I wouldn't parse this to DateTime, I would parse it to DateTimeOffset since it has a UTC offset value inside of it.
Why? Because if you parse it to DateTime, you will get a DateTime as Local and it might generate different results for different machines since they can have timezone offsets of that time.
For example, I'm in Istanbul and we use Eastern European Time which use UTC+02:00. If I run the example of your code with ParseExact method, I will get the 07/03/2006 18:18:43 as a Local time.
Why?

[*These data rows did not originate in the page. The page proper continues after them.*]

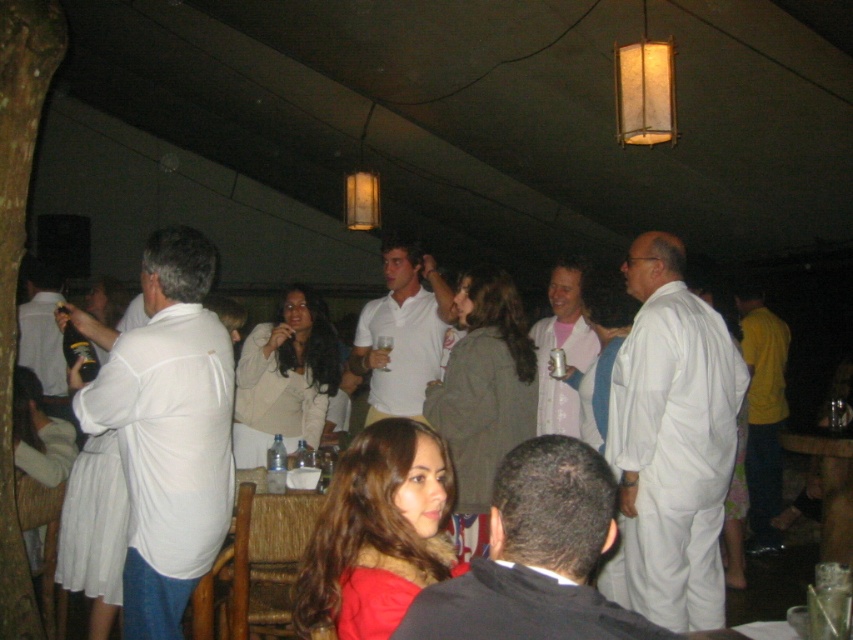 Who is taller, black matte suit at center or metallic can at center?

With more height is black matte suit at center.

Does black matte suit at center have a smaller size compared to metallic can at center?

Incorrect, black matte suit at center is not smaller in size than metallic can at center.

Find the location of a particular element. The image size is (853, 640). black matte suit at center is located at coordinates (537, 556).

Identify the location of black matte suit at center. (537, 556).

Does white smooth suit at right appear on the left side of yellow cotton shirt at right?

Correct, you'll find white smooth suit at right to the left of yellow cotton shirt at right.

Is point (698, 609) behind point (743, 307)?

No.

In order to click on white smooth suit at right in this screenshot , I will do `click(672, 440)`.

Who is higher up, black matte suit at center or matte white shirt at left?

matte white shirt at left is above.

Consider the image. Which of these two, black matte suit at center or matte white shirt at left, stands shorter?

black matte suit at center

Between point (563, 467) and point (56, 298), which one is positioned behind?

The point (56, 298) is behind.

At what (x,y) coordinates should I click in order to perform the action: click on black matte suit at center. Please return your answer as a coordinate pair (x, y). Looking at the image, I should click on (537, 556). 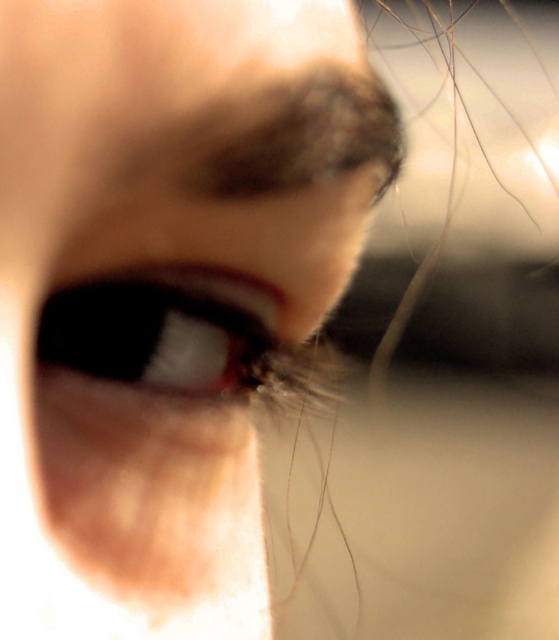 Does pink glossy tongue at center have a lesser height compared to satin black eye at center?

In fact, pink glossy tongue at center may be taller than satin black eye at center.

Looking at this image, who is more forward, (239, 506) or (167, 362)?

Point (167, 362) is in front.

Based on the photo, who is more forward, [196,596] or [146,291]?

Point [146,291] is more forward.

You are a GUI agent. You are given a task and a screenshot of the screen. Output one action in this format:
    pyautogui.click(x=<x>, y=<y>)
    Task: Click on the pink glossy tongue at center
    This screenshot has height=640, width=559.
    Given the screenshot: What is the action you would take?
    164,291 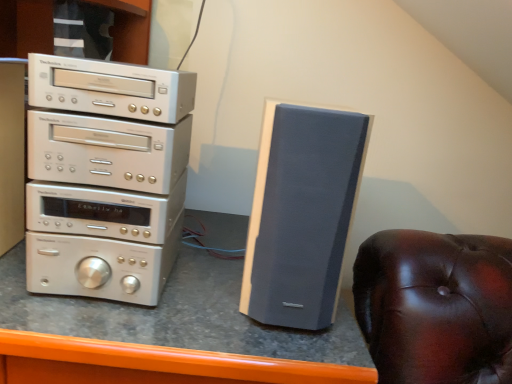 Identify the location of vacant space to the right of silver metallic stereo stack at left. The width and height of the screenshot is (512, 384). (206, 293). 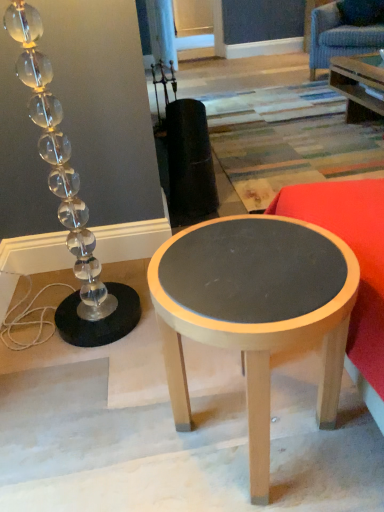 The image size is (384, 512). What do you see at coordinates (255, 311) in the screenshot?
I see `matte gray wood table at center` at bounding box center [255, 311].

The width and height of the screenshot is (384, 512). What do you see at coordinates (339, 37) in the screenshot?
I see `blue fabric swivel chair at upper right` at bounding box center [339, 37].

Locate an element on the screen. This screenshot has width=384, height=512. matte gray wood table at center is located at coordinates (255, 311).

Is matte gray wood table at center positioned in front of blue fabric swivel chair at upper right?

Yes, matte gray wood table at center is in front of blue fabric swivel chair at upper right.

Is point (303, 231) closer or farther from the camera than point (336, 20)?

Point (303, 231) appears to be closer to the viewer than point (336, 20).

How far apart are matte gray wood table at center and blue fabric swivel chair at upper right?

3.82 meters.

Is matte gray wood table at center facing towards blue fabric swivel chair at upper right?

No, matte gray wood table at center is not facing towards blue fabric swivel chair at upper right.

Can you confirm if blue fabric swivel chair at upper right is taller than matte red fabric couch at right?

Correct, blue fabric swivel chair at upper right is much taller as matte red fabric couch at right.

Between blue fabric swivel chair at upper right and matte red fabric couch at right, which one appears on the left side from the viewer's perspective?

matte red fabric couch at right is more to the left.

Which is in front, point (325, 42) or point (381, 236)?

The point (381, 236) is more forward.

From the picture: Are blue fabric swivel chair at upper right and matte red fabric couch at right making contact?

No, blue fabric swivel chair at upper right is not beside matte red fabric couch at right.

From the image's perspective, between matte gray wood table at center and clear glass lamp at left, who is located below?

matte gray wood table at center is shown below in the image.

Which object is closer to the camera, matte gray wood table at center or clear glass lamp at left?

matte gray wood table at center is more forward.

Considering the sizes of objects matte gray wood table at center and clear glass lamp at left in the image provided, who is thinner, matte gray wood table at center or clear glass lamp at left?

Thinner between the two is clear glass lamp at left.

Would you say matte red fabric couch at right is inside or outside matte gray wood table at center?

matte red fabric couch at right cannot be found inside matte gray wood table at center.

Which object is further away from the camera taking this photo, matte red fabric couch at right or matte gray wood table at center?

matte gray wood table at center.

Is matte red fabric couch at right directly adjacent to matte gray wood table at center?

No, matte red fabric couch at right is not beside matte gray wood table at center.

What's the angular difference between matte red fabric couch at right and matte gray wood table at center's facing directions?

The facing directions of matte red fabric couch at right and matte gray wood table at center are 92.1 degrees apart.

Is blue fabric swivel chair at upper right at the right side of matte gray wood table at center?

Yes.

Is blue fabric swivel chair at upper right facing towards matte gray wood table at center?

Yes.

Which object is thinner, blue fabric swivel chair at upper right or matte gray wood table at center?

matte gray wood table at center is thinner.

Considering the relative sizes of blue fabric swivel chair at upper right and matte gray wood table at center in the image provided, is blue fabric swivel chair at upper right bigger than matte gray wood table at center?

Yes, blue fabric swivel chair at upper right is bigger than matte gray wood table at center.

Identify the location of studio couch below the clear glass lamp at left (from a real-world perspective). The width and height of the screenshot is (384, 512). (360, 268).

From a real-world perspective, is clear glass lamp at left located beneath matte red fabric couch at right?

No, from a real-world perspective, clear glass lamp at left is not beneath matte red fabric couch at right.

Is clear glass lamp at left bigger than matte red fabric couch at right?

No, clear glass lamp at left is not bigger than matte red fabric couch at right.

Considering the relative sizes of clear glass lamp at left and matte gray wood table at center in the image provided, is clear glass lamp at left thinner than matte gray wood table at center?

Yes, clear glass lamp at left is thinner than matte gray wood table at center.

Is clear glass lamp at left oriented away from matte gray wood table at center?

No.

Considering the points (66, 181) and (345, 274), which point is in front, point (66, 181) or point (345, 274)?

The point (345, 274) is closer to the camera.

Find the location of `coffee table that appears in front of the blue fabric swivel chair at upper right`. coffee table that appears in front of the blue fabric swivel chair at upper right is located at coordinates (255, 311).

Because in 3 July 2006, my timezone was in a daylight saving time which is UTC+03:00. That's why it generates 1 hour forwarded result. That's the part makes it ambiguous when you parse it to DateTime.
string s = "Mon Jul 3 17:18:43 2006 +0200";
DateTimeOffset dto;
if (DateTimeOffset.TryParseExact(s, "ddd MMM d HH:mm:ss yyyy K",
CultureInfo.InvariantCulture,
DateTimeStyles.None, out dto))
{
Console.WriteLine(dto);
}
Now, you have a DateTimeOffset as 07/03/2006 17:18:43 +02:00. You can still get the DateTime part with it's .DateTime property but it's Kind will be Unspecified in that case.
But of course, I suggest to use Noda Time instead which can solve most of the DateTime weirdness.